*** Given data Section Begins ***

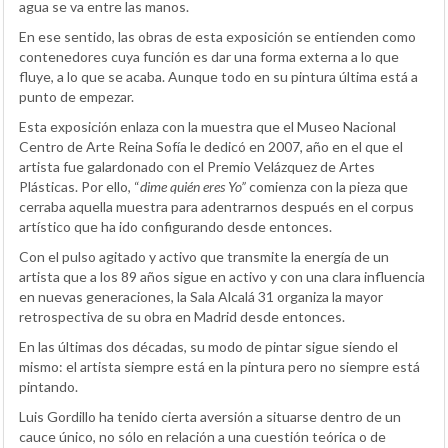
agua se va entre las manos.
En ese sentido, las obras de esta exposición se entienden como
contenedores cuya función es dar una forma externa a lo que
fluye, a lo que se acaba. Aunque todo en su pintura última está a
punto de empezar.
Esta exposición enlaza con la muestra que el Museo Nacional
Centro de Arte Reina Sofía le dedicó en 2007, año en el que el
artista fue galardonado con el Premio Velázquez de Artes
Plásticas. Por ello, “
dime quién eres Yo”
comienza con la pieza que
cerraba aquella muestra para adentrarnos después en el corpus
artístico que ha ido configurando desde entonces.
Con el pulso agitado y activo que transmite la energía de un
artista que a los 89 años sigue en activo y con una clara influencia
en nuevas generaciones, la Sala Alcalá 31 organiza la mayor
retrospectiva de su obra en Madrid desde entonces.
En las últimas dos décadas, su modo de pintar sigue siendo el
mismo: el artista siempre está en la pintura pero no siempre está
pintando.
Luis Gordillo ha tenido cierta aversión a situarse dentro de un
cauce único, no sólo en relación a una cuestión teórica o de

*** Given data Section Ends ***

◆ What needs to be done: You are asked to output the records precisely as they appear, minus any pictures.

◆ Solution for this task:
agua se va entre las manos.
En ese sentido, las obras de esta exposición se entienden como
contenedores cuya función es dar una forma externa a lo que
fluye, a lo que se acaba. Aunque todo en su pintura última está a
punto de empezar.
Esta exposición enlaza con la muestra que el Museo Nacional
Centro de Arte Reina Sofía le dedicó en 2007, año en el que el
artista fue galardonado con el Premio Velázquez de Artes
Plásticas. Por ello, “
dime quién eres Yo”
comienza con la pieza que
cerraba aquella muestra para adentrarnos después en el corpus
artístico que ha ido configurando desde entonces.
Con el pulso agitado y activo que transmite la energía de un
artista que a los 89 años sigue en activo y con una clara influencia
en nuevas generaciones, la Sala Alcalá 31 organiza la mayor
retrospectiva de su obra en Madrid desde entonces.
En las últimas dos décadas, su modo de pintar sigue siendo el
mismo: el artista siempre está en la pintura pero no siempre está
pintando.
Luis Gordillo ha tenido cierta aversión a situarse dentro de un
cauce único, no sólo en relación a una cuestión teórica o de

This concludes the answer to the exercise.